Hamburg - Die Trinkwasserleitungen zu beschichten, kann Folgen für die Gesundheit haben. Der TÜV Nord warnt vor dem sogenannten Relining-Verfahren, bei dem Epoxidharz verwendet wird.

Das Harz kann die Chemikalie Bisphenol A (BPA) enthalten und an das Trinkwasser abgeben. Bisphenol A wird kritisch gesehen, weil es hormonähnlich wirken und so auf hormonabhängige Prozesse einwirken kann.

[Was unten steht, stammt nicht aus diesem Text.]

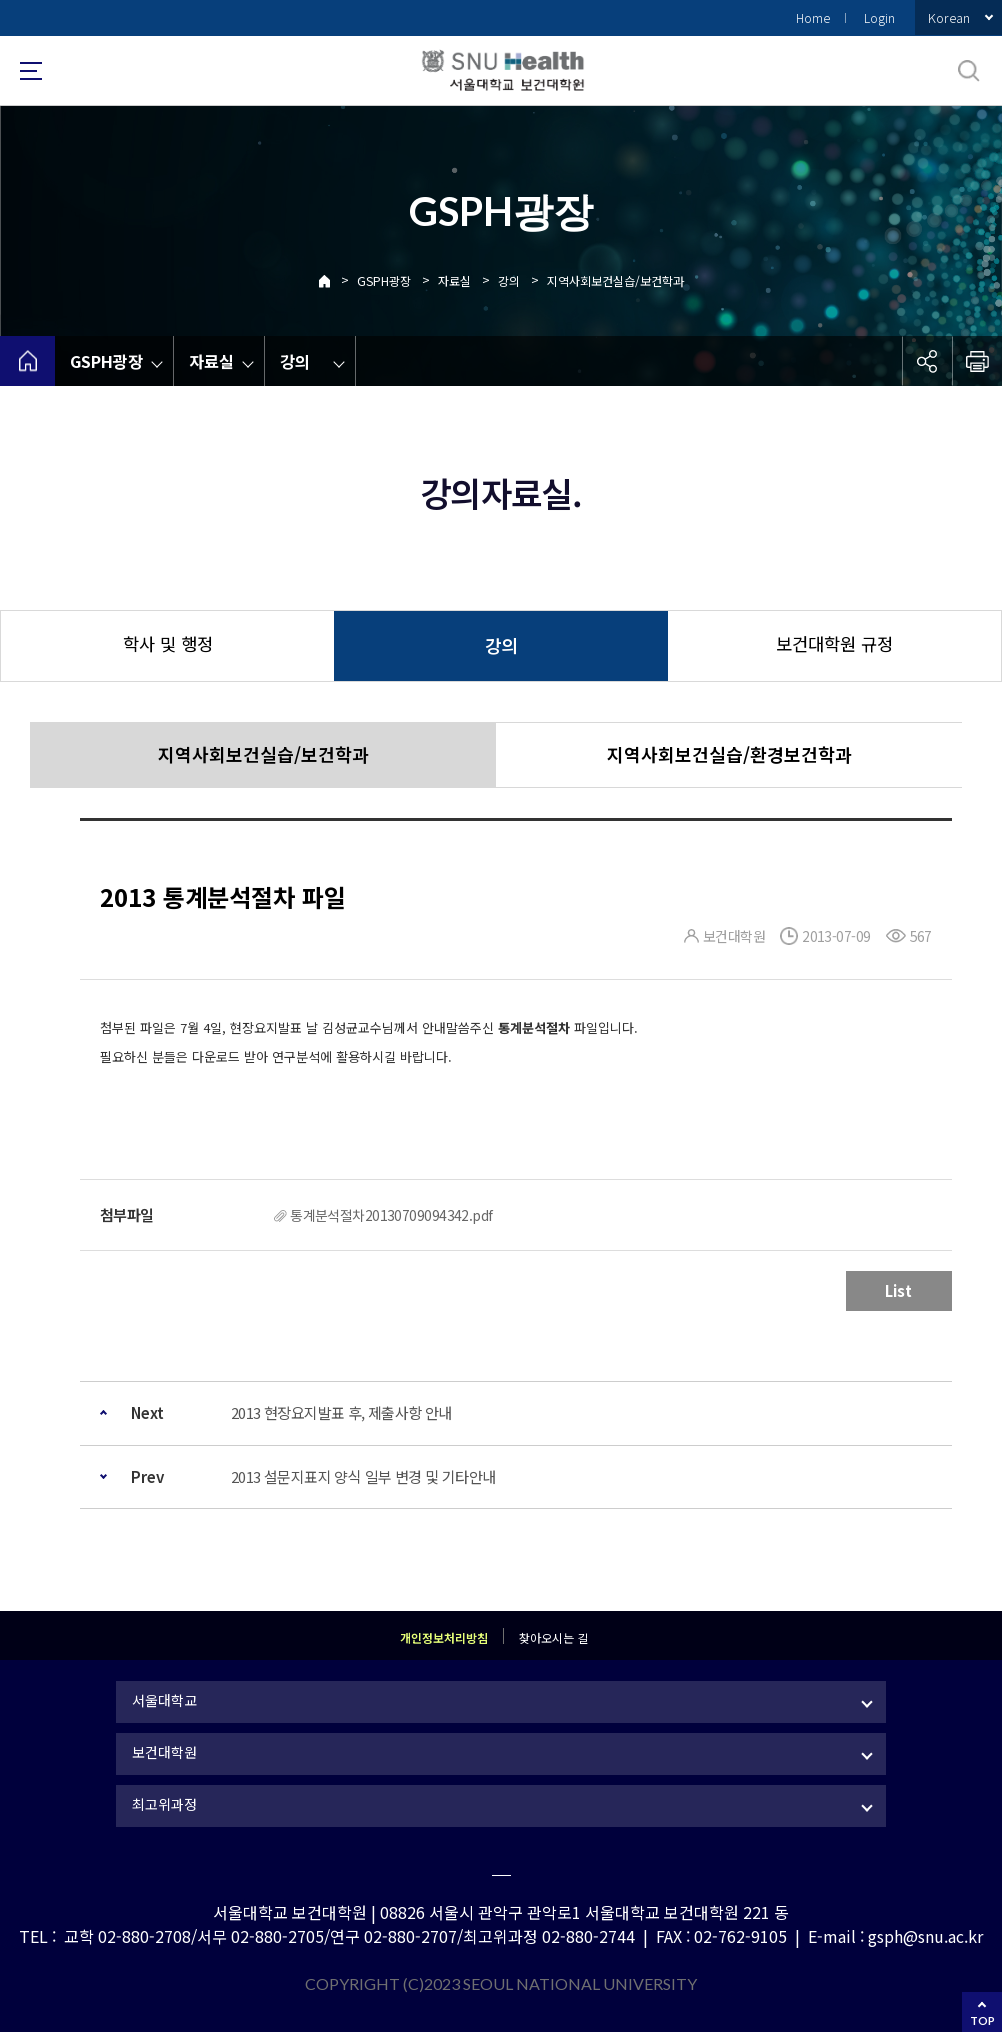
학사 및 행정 (168, 643)
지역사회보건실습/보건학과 (615, 280)
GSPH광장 (384, 280)
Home (813, 17)
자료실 (454, 280)
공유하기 (927, 361)
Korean (949, 17)
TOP (982, 2020)
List (898, 1290)
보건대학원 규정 (834, 643)
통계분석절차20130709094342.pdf (391, 1215)
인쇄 (977, 361)
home (27, 361)
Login (879, 17)
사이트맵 (31, 71)
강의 (509, 280)
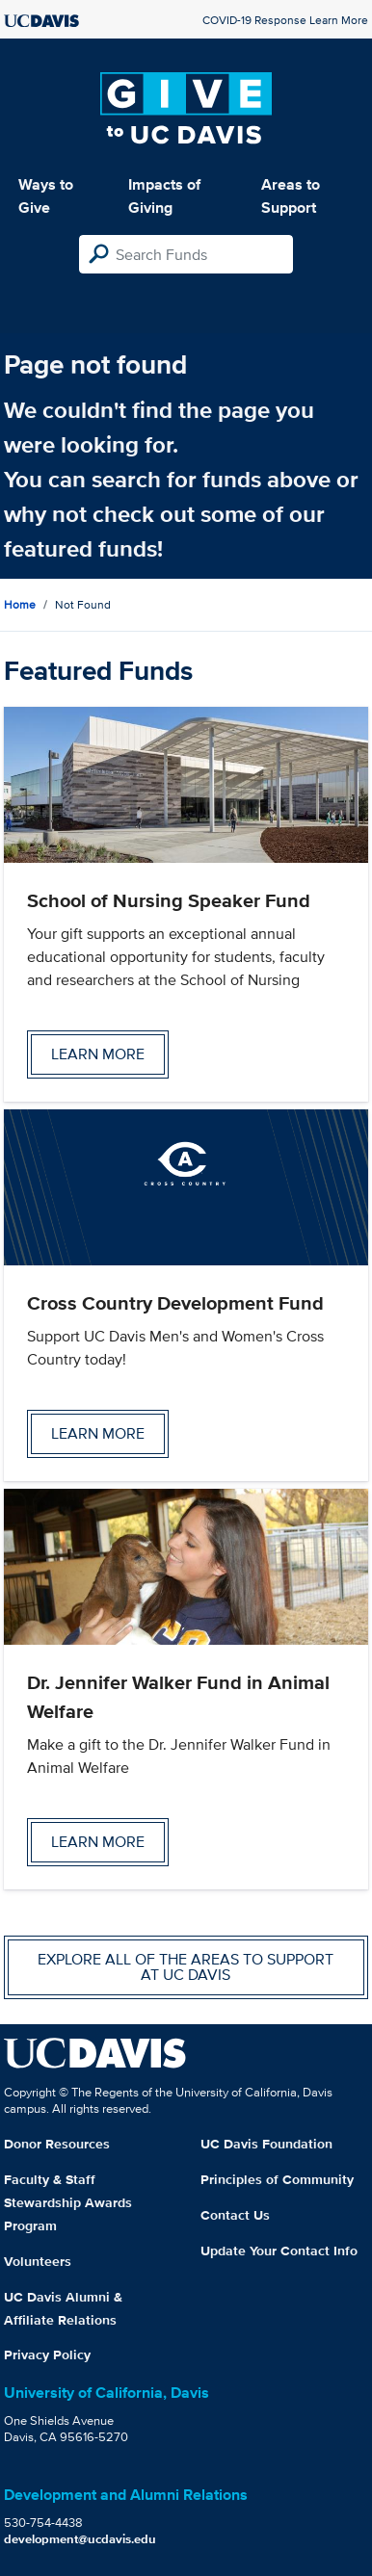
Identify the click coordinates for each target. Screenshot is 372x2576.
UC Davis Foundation (266, 2143)
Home (20, 604)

Bei dem Relining-Verfahren werden die Rohrleitungen zunächst mit Luft getrocknet und anschließend Rost und Ablagerungen durch Sandstrahlen entfernt. Zum Schluss kommt eine Epoxidharzbeschichtung in das Rohr - dabei sind bestimmte Temperaturen und Aushärtungszeiten zu beachten. Geschieht das fehlerhaft oder bleiben Rostrückstände zurück, so dass die Beschichtung nicht einwandfrei aufgebracht werden kann, führt das womöglich zu einer höheren Belastung des Wassers.

Gesundheitlich auf der sicheren Seite sei man mit einer klassischen Rohrsanierung, bei der die Leitungen ausgetauscht werden, so der TÜV Nord. Diese kostet allerdings mehr.